Copy exactly. Include the line containing "Tights und Leggings", every line after it, and the last line below, but no pictures.
+ + + +
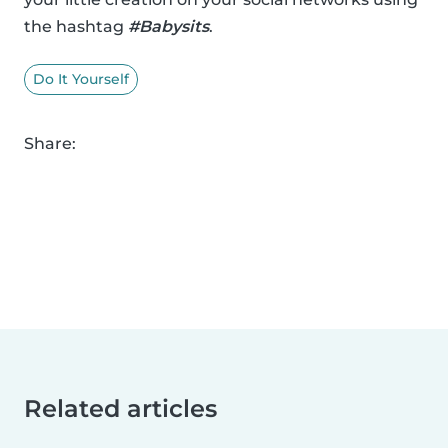
the hashtag
#Babysits
.
Do It Yourself
Share:
Related articles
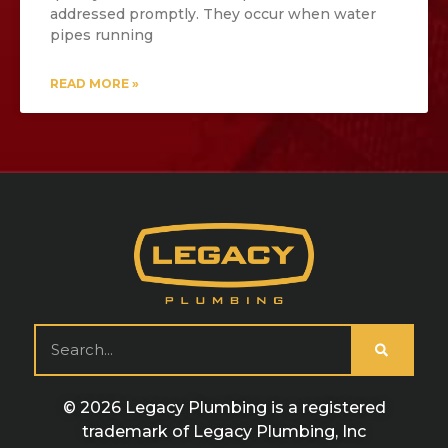
addressed promptly. They occur when water
pipes running
READ MORE »
© 2026 Legacy Plumbing is a registered
trademark of Legacy Plumbing, Inc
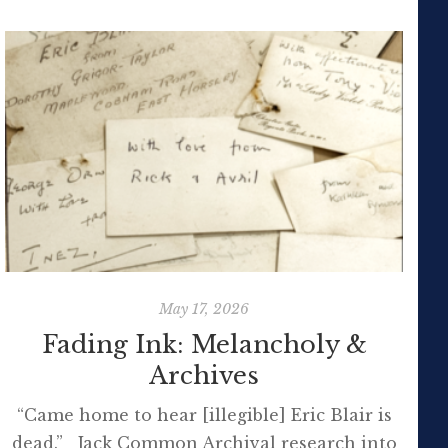
May 17, 2026
Fading Ink: Melancholy &
Archives
“Came home to hear [illegible] Eric Blair is
dead.” Jack Common Archival research into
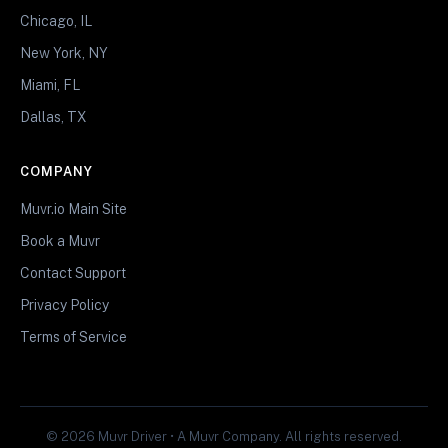
Chicago, IL
New York, NY
Miami, FL
Dallas, TX
COMPANY
Muvr.io Main Site
Book a Muvr
Contact Support
Privacy Policy
Terms of Service
© 2026 Muvr Driver • A Muvr Company. All rights reserved.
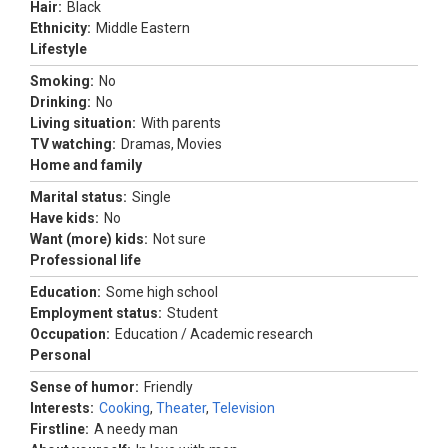
Hair:
Black
Ethnicity:
Middle Eastern
Lifestyle
Smoking:
No
Drinking:
No
Living situation:
With parents
TV watching:
Dramas, Movies
Home and family
Marital status:
Single
Have kids:
No
Want (more) kids:
Not sure
Professional life
Education:
Some high school
Employment status:
Student
Occupation:
Education / Academic research
Personal
Sense of humor:
Friendly
Interests:
Cooking
,
Theater
,
Television
Firstline:
A needy man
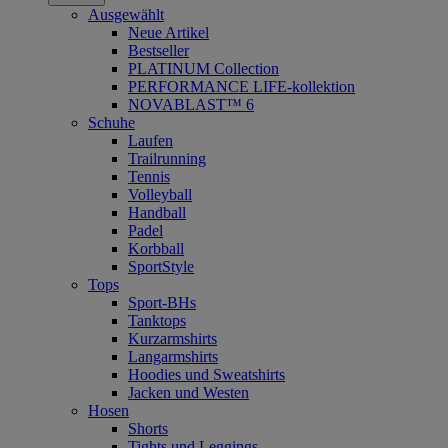
Ausgewählt
Neue Artikel
Bestseller
PLATINUM Collection
PERFORMANCE LIFE-kollektion
NOVABLAST™ 6
Schuhe
Laufen
Trailrunning
Tennis
Volleyball
Handball
Padel
Korbball
SportStyle
Tops
Sport-BHs
Tanktops
Kurzarmshirts
Langarmshirts
Hoodies und Sweatshirts
Jacken und Westen
Hosen
Shorts
Tights und Leggings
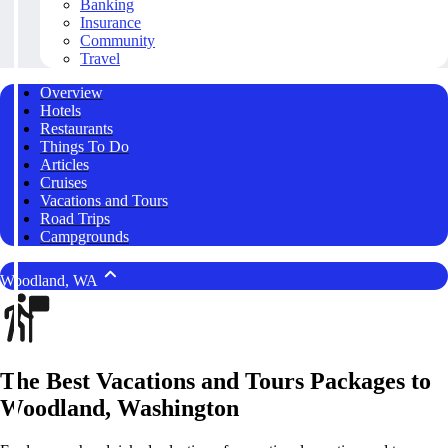
Banking
Insurance
Community
Travel
Overview
Hotels
Restaurants
Things To Do
Articles
Cruises
Vacations and Tours
Road Trips
Campgrounds
Woodland, WA
The Best Vacations and Tours Packages to
Woodland, Washington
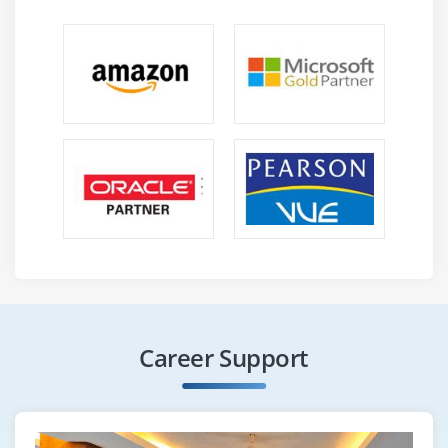
Career Support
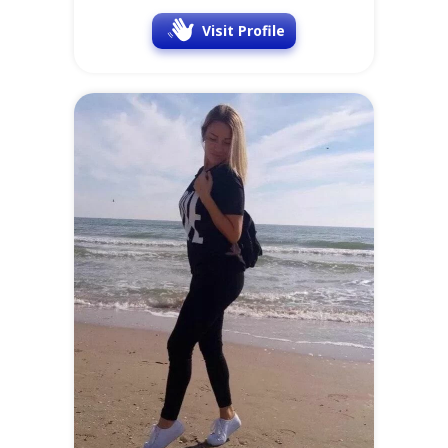
Visit Profile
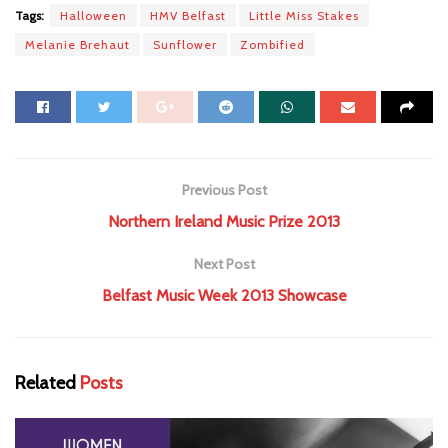
Tags:
Halloween
HMV Belfast
Little Miss Stakes
Melanie Brehaut
Sunflower
Zombified
Previous Post
Northern Ireland Music Prize 2013
Next Post
Belfast Music Week 2013 Showcase
Related
Posts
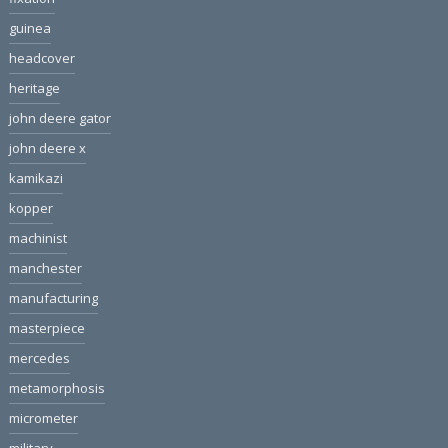
guinea
headcover
heritage
john deere gator
john deere x
kamikazi
kopper
machinist
manchester
manufacturing
masterpiece
mercedes
metamorphosis
micrometer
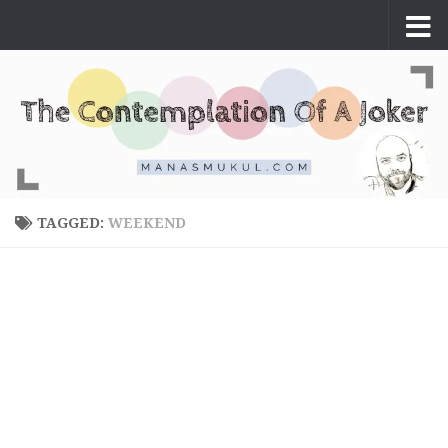
Skip to content
TAGGED:
WEEKEND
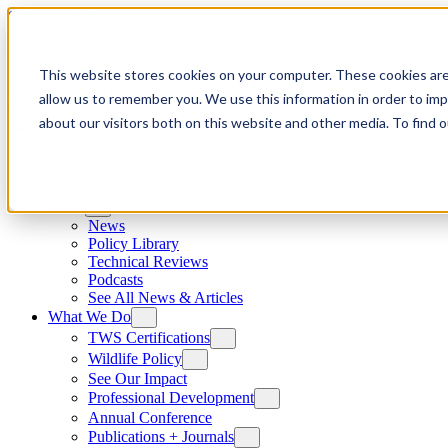
Skip to content
This website stores cookies on your computer. These cookies are
allow us to remember you. We use this information in order to im
about our visitors both on this website and other media. To find
News
News
Policy Library
Technical Reviews
Podcasts
See All News & Articles
What We Do
TWS Certifications
Wildlife Policy
See Our Impact
Professional Development
Annual Conference
Publications + Journals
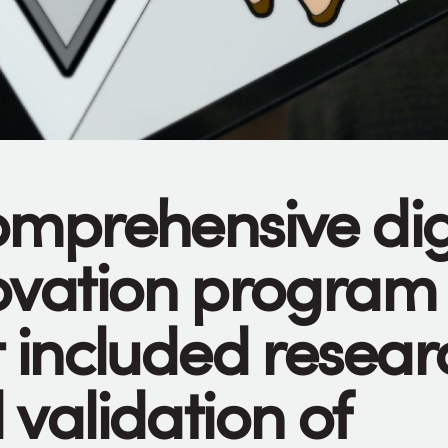
omprehensive dig
ovation program
t included resear
 validation of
+ + + +
**Response to this exercise:**
Tights und Leggings
Banking
Insurance
Community
Travel
Overview
Hotels
Restaurants
Things To Do
Articles
Cruises
Vacations and Tours
Road Trips
Campgrounds
Woodland, WA
The Best Vacations and Tours Packages to
Woodland, Washington
Career Support
Visit Profile
Tags:
Halloween
HMV Belfast
Little Miss Stakes
Melanie Brehaut
Sunflower
Zombified
Previous Post
Northern Ireland Music Prize 2013
Next Post
Belfast Music Week 2013 Showcase
Related
Posts
guinea
headcover
heritage
john deere gator
john deere x
kamikazi
kopper
machinist
manchester
manufacturing
masterpiece
mercedes
metamorphosis
micrometer
Skip to content
TAGGED:
WEEKEND
Skip to content
This website stores cookies on your computer. These cookies are
allow us to remember you. We use this information in order to im
about our visitors both on this website and other media. To find
News
News
Policy Library
Technical Reviews
Podcasts
See All News & Articles
What We Do
TWS Certifications
Wildlife Policy
See Our Impact
Professional Development
Annual Conference
Publications + Journals
omprehensive dig
ovation program
t included resear
 validation of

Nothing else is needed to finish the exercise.